THE DATA.
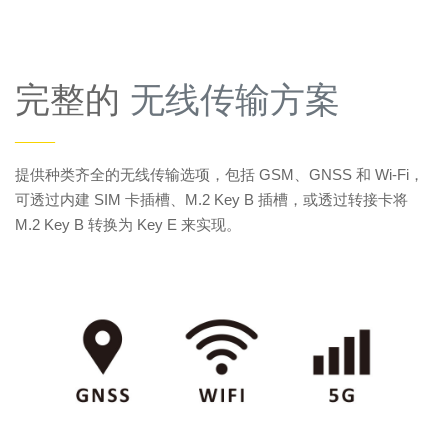
完整的
无线传输方案
——
提供种类齐全的无线传输选项，包括 GSM、GNSS 和 Wi-Fi，
可透过内建 SIM 卡插槽、M.2 Key B 插槽，或透过转接卡将
M.2 Key B 转换为 Key E 来实现。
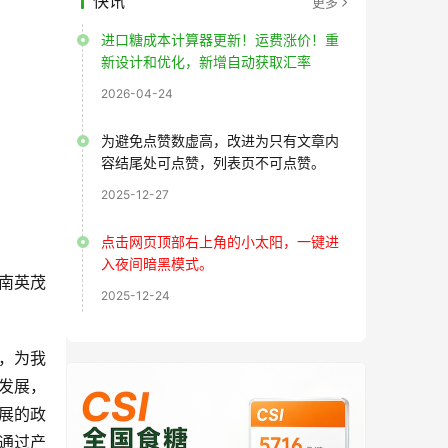
快讯
更多
进口糖成本计算器更新！运费涨价！重
新设计和优化，新增自动获取汇率
2026-04-24
为避免点赞数虚高，改进为只有文章内
容结尾处可点赞，列表页不可点赞。
2025-12-27
点击网页顶部右上角的小太阳，一键进
入夜间暗黑模式。
云南英茂
2025-12-24
，为我
发展，
展的政
通过产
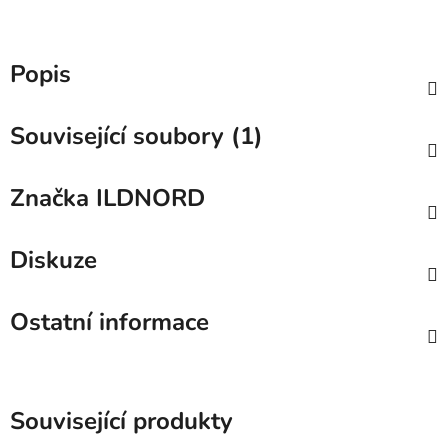
Popis
Související soubory (1)
Značka
ILDNORD
Diskuze
Ostatní informace
Související produkty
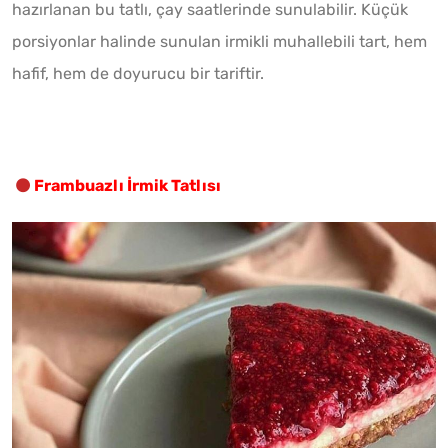
hazırlanan bu tatlı, çay saatlerinde sunulabilir. Küçük
porsiyonlar halinde sunulan irmikli muhallebili tart, hem
hafif, hem de doyurucu bir tariftir.
Frambuazlı İrmik Tatlısı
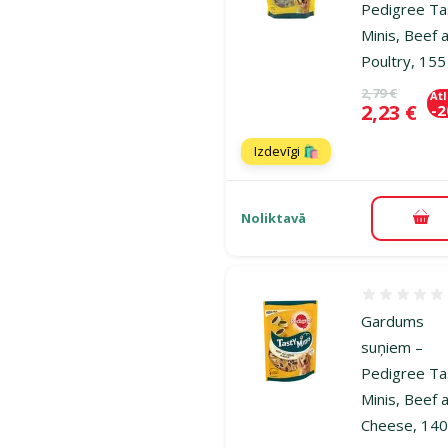
Pedigree Ta
Minis, Beef 
Poultry, 155
Oriģinālā ce
2,79 €
At
Cena
2,23 €
-
Izdevīgi 🛍️
Noliktavā
Pie
Atsauksmes
Gardums
suņiem –
Pedigree Ta
Minis, Beef 
Cheese, 140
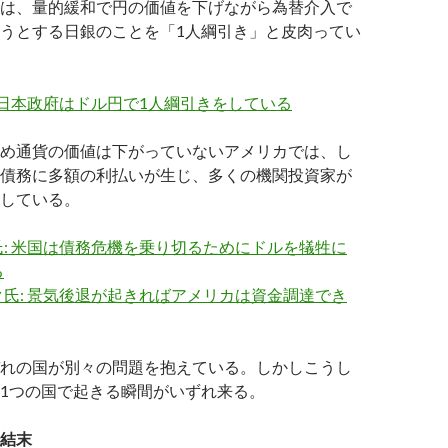
は、量的緩和で円の価値を下げながら為替介入で
うとする日銀のことを「1人綱引き」と皮肉ってい
 日本政府はドル円で1人綱引きをしている
め通貨の価値は下がっていないアメリカでは、し
債務に多額の利払いが生じ、多くの機関投資家が
している。
: 米国は債務危機を乗り切るためにドルを犠牲に
る
氏: 景気後退が起きればアメリカは資金調達でき
れの国が別々の問題を抱えている。しかしこうし
1つの国で起きる瞬間がいずれ来る。
結末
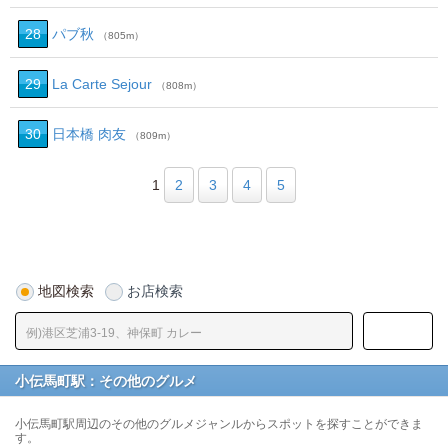
28
パブ秋
（805m）
29
La Carte Sejour
（808m）
30
日本橋 肉友
（809m）
1
2
3
4
5
地図検索
お店検索
小伝馬町駅：その他のグルメ
小伝馬町駅周辺のその他のグルメジャンルからスポットを探すことができま
す。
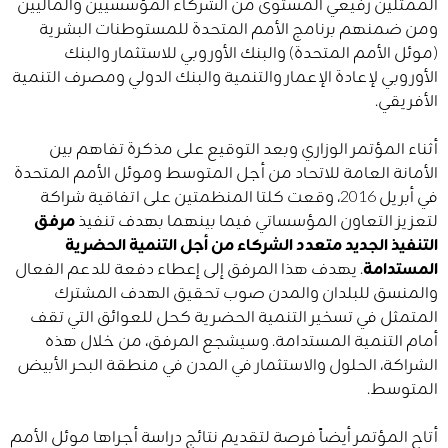
الممثلين رفيعي المستوى من الشركاء المؤسسيين والماليين
ومن ضمنهم برنامج الأمم المتحدة للمستوطنات البشرية
(موئل الأمم المتحدة) والبنك الأوروبي للاستثمار والبنك
الأوروبي لإعادة الإعمار والتنمية والبنك الدولي ومصرف التنمية
الأفريقي.
أثناء المؤتمر الوزاري وبعد التوقيع على مذكرة تفاهم بين
الأمانة العامة للاتحاد من أجل المتوسط وموئل الأمم المتحدة
في أبريل 2016، وقعت كلتا المنظمتين على اتفاقية شراكة
لتعزيز التعاون المؤسساتي فيما بينهما بهدف تنفيذ
مرفق
التنفيذ الجديد متعدد الشركاء من أجل التنمية الحضرية
المستدامة
. يهدف هذا المرفق إلى إعطاء دفعة للدعم الفعال
والمنسق للبلدان والمدن صوب تحقيق الهدف المشترك
المتمثل في تسخير التنمية الحضرية كحل للعوائق التي تقف
أمام التنمية المستدامة. وسيشجع المرفق، من خلال هذه
الشراكة، الحلول والاستثمار في المدن في منطقة البحر الأبيض
المتوسط.
أتاح المؤتمر أيضاً فرصة لتقديم نتائج دراسة أجراها موئل الأمم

TASK DIRECTIONS. Your answer must be an exact copy of the records, free of images.

ANSWER SPACE.
完整的
无线传输方案
——
提供种类齐全的无线传输选项，包括 GSM、GNSS 和 Wi-Fi，
可透过内建 SIM 卡插槽、M.2 Key B 插槽，或透过转接卡将
M.2 Key B 转换为 Key E 来实现。
快讯
更多
进口糖成本计算器更新！运费涨价！重
新设计和优化，新增自动获取汇率
2026-04-24
为避免点赞数虚高，改进为只有文章内
容结尾处可点赞，列表页不可点赞。
2025-12-27
点击网页顶部右上角的小太阳，一键进
入夜间暗黑模式。
云南英茂
2025-12-24
，为我
发展，
展的政
通过产
Popis
Související soubory (1)
Značka
ILDNORD
Diskuze
Ostatní informace
Související produkty
hazırlanan bu tatlı, çay saatlerinde sunulabilir. Küçük
porsiyonlar halinde sunulan irmikli muhallebili tart, hem
hafif, hem de doyurucu bir tariftir.
Frambuazlı İrmik Tatlısı
Pedigree Ta
Minis, Beef 
Poultry, 155
Oriģinālā ce
2,79 €
At
Cena
2,23 €
-
Izdevīgi 🛍️
Noliktavā
Pie
Atsauksmes
Gardums
suņiem –
Pedigree Ta
Minis, Beef 
Cheese, 140
は、量的緩和で円の価値を下げながら為替介入で
うとする日銀のことを「1人綱引き」と皮肉ってい
 日本政府はドル円で1人綱引きをしている
め通貨の価値は下がっていないアメリカでは、し
債務に多額の利払いが生じ、多くの機関投資家が
している。
: 米国は債務危機を乗り切るためにドルを犠牲に
る
氏: 景気後退が起きればアメリカは資金調達でき
れの国が別々の問題を抱えている。しかしこうし
1つの国で起きる瞬間がいずれ来る。
結末
28
パブ秋
（805m）
29
La Carte Sejour
（808m）
30
日本橋 肉友
（809m）
1
2
3
4
5
地図検索
お店検索
小伝馬町駅：その他のグルメ
小伝馬町駅周辺のその他のグルメジャンルからスポットを探すことができま
す。
الممثلين رفيعي المستوى من الشركاء المؤسسيين والماليين
ومن ضمنهم برنامج الأمم المتحدة للمستوطنات البشرية
(موئل الأمم المتحدة) والبنك الأوروبي للاستثمار والبنك
الأوروبي لإعادة الإعمار والتنمية والبنك الدولي ومصرف التنمية
الأفريقي.
أثناء المؤتمر الوزاري وبعد التوقيع على مذكرة تفاهم بين
الأمانة العامة للاتحاد من أجل المتوسط وموئل الأمم المتحدة
في أبريل 2016، وقعت كلتا المنظمتين على اتفاقية شراكة
لتعزيز التعاون المؤسساتي فيما بينهما بهدف تنفيذ
مرفق
التنفيذ الجديد متعدد الشركاء من أجل التنمية الحضرية
المستدامة
. يهدف هذا المرفق إلى إعطاء دفعة للدعم الفعال
والمنسق للبلدان والمدن صوب تحقيق الهدف المشترك
المتمثل في تسخير التنمية الحضرية كحل للعوائق التي تقف
أمام التنمية المستدامة. وسيشجع المرفق، من خلال هذه
الشراكة، الحلول والاستثمار في المدن في منطقة البحر الأبيض
المتوسط.
أتاح المؤتمر أيضاً فرصة لتقديم نتائج دراسة أجراها موئل الأمم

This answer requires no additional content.